* [DATA PROVIDED]
======
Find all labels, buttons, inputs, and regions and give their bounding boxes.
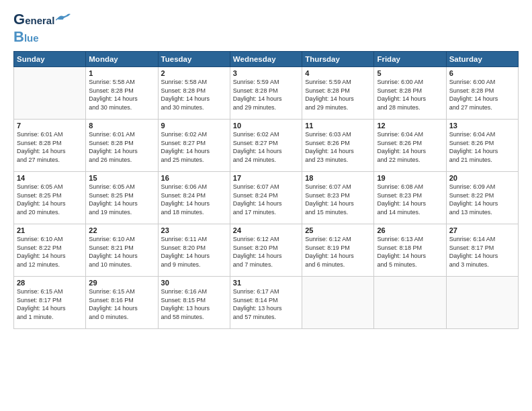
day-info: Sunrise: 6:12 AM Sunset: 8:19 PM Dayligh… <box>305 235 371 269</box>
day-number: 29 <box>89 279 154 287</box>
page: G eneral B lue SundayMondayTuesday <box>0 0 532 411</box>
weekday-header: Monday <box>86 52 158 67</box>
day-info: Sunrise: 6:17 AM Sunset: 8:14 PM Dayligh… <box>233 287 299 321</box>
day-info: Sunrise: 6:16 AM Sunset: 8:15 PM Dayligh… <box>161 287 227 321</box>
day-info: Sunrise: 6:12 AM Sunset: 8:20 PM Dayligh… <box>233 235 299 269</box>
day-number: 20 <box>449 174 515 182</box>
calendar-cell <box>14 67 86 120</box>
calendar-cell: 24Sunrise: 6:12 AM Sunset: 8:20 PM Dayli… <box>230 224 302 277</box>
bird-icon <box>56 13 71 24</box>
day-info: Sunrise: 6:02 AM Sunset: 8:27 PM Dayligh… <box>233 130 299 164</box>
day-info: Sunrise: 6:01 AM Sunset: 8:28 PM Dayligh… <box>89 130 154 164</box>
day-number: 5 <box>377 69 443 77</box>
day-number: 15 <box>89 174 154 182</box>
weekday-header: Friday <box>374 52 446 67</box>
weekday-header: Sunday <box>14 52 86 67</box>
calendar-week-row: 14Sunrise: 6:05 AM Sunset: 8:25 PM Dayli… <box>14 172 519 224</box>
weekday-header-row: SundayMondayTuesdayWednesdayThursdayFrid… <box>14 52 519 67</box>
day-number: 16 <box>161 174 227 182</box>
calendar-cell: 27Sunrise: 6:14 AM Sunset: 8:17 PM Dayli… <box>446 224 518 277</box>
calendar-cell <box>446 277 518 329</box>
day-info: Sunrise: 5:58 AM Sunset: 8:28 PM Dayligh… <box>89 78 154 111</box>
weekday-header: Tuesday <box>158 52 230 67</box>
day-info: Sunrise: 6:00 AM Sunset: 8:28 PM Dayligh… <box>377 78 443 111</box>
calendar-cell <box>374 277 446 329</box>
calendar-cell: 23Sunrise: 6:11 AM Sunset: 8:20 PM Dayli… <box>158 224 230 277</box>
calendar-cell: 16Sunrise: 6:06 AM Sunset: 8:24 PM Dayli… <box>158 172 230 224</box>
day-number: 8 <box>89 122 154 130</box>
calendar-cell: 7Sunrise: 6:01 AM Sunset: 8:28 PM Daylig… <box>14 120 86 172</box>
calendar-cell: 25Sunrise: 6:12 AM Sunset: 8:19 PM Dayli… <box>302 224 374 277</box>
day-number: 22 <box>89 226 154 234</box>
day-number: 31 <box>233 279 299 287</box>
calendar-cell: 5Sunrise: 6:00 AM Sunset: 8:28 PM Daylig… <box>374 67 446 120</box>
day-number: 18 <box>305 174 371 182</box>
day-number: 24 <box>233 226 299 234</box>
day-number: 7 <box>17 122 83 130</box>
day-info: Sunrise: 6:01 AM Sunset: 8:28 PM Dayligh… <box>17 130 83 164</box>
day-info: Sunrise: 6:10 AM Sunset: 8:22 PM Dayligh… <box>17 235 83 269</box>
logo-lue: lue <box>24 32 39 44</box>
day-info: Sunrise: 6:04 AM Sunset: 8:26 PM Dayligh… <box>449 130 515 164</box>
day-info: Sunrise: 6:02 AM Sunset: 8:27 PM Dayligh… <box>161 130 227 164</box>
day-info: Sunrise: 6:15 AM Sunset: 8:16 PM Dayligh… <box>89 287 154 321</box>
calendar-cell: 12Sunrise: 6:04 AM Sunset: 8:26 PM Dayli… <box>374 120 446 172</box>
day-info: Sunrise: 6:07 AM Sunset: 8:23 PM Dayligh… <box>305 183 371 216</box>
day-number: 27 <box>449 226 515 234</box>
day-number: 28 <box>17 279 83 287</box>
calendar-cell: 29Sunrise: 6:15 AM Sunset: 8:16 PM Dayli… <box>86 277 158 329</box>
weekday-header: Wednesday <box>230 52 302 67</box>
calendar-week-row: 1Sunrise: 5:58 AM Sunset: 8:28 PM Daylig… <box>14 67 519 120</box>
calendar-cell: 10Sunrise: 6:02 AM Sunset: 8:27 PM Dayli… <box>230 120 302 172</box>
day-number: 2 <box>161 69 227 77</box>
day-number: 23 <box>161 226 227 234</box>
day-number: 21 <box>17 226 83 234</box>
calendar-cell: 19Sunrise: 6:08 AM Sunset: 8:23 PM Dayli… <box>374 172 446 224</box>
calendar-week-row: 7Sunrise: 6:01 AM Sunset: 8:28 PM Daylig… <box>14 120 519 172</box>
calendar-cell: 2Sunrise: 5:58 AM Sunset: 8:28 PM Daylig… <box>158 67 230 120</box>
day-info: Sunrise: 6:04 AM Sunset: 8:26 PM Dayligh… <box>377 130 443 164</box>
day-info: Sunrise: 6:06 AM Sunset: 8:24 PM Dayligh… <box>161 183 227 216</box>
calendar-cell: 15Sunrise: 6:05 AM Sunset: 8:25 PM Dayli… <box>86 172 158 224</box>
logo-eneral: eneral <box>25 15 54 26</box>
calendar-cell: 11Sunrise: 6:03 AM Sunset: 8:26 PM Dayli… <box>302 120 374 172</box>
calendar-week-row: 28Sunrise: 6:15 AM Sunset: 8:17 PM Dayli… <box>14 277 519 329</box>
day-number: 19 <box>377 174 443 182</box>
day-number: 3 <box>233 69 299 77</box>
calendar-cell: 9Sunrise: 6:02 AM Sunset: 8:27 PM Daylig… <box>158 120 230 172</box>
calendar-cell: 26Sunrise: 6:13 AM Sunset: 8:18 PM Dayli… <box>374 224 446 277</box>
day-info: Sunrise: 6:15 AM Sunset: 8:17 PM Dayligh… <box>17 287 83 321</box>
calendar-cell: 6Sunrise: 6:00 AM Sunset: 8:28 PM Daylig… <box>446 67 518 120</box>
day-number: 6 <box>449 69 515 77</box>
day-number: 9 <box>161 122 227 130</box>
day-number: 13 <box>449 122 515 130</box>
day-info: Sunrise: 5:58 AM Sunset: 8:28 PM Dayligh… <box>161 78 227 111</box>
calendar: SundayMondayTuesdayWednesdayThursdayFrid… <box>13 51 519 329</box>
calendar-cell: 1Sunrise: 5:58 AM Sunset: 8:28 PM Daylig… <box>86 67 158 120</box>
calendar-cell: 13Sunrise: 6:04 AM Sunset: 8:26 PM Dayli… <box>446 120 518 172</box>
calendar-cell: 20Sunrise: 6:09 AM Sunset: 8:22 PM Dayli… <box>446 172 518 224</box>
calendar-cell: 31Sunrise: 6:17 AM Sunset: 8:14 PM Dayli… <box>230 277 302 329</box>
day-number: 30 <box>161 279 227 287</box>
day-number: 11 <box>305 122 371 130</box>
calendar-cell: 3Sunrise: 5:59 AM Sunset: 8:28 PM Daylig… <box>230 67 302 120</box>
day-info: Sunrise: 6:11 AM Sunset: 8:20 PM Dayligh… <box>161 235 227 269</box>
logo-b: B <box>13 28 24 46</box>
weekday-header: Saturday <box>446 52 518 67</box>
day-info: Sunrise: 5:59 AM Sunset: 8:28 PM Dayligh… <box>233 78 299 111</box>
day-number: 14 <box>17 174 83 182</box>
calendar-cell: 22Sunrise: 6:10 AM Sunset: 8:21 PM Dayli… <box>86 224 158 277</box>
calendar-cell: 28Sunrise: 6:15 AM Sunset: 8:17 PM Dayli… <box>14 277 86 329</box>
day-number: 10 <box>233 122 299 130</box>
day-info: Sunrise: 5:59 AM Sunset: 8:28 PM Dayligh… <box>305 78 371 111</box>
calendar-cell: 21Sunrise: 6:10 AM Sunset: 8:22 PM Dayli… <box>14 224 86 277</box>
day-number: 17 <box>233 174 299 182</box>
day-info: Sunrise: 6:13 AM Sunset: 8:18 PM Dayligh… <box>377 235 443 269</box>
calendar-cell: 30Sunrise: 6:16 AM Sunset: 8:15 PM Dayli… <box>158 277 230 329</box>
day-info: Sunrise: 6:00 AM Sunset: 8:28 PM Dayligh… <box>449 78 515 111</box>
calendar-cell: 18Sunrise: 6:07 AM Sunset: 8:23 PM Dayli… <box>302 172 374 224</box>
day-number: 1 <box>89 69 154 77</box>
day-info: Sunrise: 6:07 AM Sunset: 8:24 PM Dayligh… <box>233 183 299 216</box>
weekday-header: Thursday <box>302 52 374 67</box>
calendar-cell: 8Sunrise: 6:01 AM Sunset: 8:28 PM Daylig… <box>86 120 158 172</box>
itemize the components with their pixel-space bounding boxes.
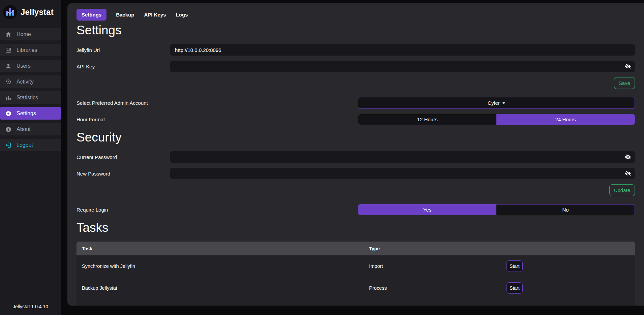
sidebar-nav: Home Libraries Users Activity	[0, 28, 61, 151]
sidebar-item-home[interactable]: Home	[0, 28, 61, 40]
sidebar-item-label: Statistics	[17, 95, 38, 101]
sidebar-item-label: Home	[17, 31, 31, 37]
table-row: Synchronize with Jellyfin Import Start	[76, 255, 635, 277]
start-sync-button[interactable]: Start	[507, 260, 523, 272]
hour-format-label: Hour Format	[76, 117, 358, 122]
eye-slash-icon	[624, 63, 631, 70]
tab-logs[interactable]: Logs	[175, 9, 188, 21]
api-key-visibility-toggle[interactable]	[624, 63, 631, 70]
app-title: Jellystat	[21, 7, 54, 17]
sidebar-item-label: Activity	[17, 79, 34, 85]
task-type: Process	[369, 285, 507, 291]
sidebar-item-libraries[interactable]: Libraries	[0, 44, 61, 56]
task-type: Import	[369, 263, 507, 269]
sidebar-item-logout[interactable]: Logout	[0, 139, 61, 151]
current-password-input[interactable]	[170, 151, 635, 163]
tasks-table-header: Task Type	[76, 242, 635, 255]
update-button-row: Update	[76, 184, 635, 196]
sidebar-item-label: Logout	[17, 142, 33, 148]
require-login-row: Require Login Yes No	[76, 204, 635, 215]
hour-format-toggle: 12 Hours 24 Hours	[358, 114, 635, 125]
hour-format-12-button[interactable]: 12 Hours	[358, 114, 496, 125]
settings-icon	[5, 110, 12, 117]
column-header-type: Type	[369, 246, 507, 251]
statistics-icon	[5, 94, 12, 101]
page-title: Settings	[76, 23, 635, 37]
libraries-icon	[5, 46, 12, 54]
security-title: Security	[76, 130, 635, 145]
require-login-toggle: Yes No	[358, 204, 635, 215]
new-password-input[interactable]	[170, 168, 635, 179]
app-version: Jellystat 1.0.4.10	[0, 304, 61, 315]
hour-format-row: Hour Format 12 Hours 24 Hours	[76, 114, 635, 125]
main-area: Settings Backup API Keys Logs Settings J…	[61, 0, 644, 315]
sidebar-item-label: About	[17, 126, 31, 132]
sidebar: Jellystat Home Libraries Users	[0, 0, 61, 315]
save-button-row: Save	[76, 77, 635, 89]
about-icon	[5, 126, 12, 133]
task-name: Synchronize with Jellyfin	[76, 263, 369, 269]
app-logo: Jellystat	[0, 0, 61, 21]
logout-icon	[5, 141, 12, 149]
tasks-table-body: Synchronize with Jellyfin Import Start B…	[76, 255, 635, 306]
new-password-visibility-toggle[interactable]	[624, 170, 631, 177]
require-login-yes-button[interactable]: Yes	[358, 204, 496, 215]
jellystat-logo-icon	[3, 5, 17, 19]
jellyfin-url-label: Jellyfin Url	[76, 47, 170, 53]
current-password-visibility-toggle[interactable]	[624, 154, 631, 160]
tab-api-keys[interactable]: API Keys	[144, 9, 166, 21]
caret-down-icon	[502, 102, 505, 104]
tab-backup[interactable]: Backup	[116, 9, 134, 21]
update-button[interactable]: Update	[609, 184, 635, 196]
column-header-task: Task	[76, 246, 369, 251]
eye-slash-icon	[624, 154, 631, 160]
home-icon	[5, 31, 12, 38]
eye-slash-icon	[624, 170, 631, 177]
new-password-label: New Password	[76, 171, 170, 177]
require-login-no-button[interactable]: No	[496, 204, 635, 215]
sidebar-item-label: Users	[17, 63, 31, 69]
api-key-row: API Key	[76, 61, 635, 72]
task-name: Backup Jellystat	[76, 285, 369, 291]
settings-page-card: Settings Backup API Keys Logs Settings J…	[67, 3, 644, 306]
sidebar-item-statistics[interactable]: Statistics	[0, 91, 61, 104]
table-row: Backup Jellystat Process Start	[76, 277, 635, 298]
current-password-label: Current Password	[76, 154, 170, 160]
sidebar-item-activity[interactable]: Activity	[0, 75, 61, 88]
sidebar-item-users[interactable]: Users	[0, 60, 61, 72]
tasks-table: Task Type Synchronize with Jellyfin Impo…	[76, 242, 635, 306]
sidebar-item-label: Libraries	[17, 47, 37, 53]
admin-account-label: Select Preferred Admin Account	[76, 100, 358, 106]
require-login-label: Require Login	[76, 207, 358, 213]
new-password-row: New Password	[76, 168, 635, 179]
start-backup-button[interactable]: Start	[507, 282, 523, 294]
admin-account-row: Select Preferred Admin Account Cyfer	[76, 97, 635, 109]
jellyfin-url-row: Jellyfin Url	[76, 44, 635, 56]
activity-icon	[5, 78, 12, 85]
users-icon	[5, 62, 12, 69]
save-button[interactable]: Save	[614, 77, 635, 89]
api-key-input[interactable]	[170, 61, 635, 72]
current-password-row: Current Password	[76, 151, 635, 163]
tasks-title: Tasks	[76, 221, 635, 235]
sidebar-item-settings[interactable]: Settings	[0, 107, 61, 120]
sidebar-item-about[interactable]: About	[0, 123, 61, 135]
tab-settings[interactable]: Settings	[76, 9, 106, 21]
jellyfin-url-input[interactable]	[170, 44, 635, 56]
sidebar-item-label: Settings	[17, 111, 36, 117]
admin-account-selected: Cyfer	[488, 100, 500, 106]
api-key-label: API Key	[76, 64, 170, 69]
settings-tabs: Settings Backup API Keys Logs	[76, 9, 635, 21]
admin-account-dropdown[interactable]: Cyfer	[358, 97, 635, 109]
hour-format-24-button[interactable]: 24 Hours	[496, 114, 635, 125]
======
* [WORK TO COMPLETE] Look over the material above and report how many of its lines have the string "slash" in them, nothing more.

* [RESULT] 3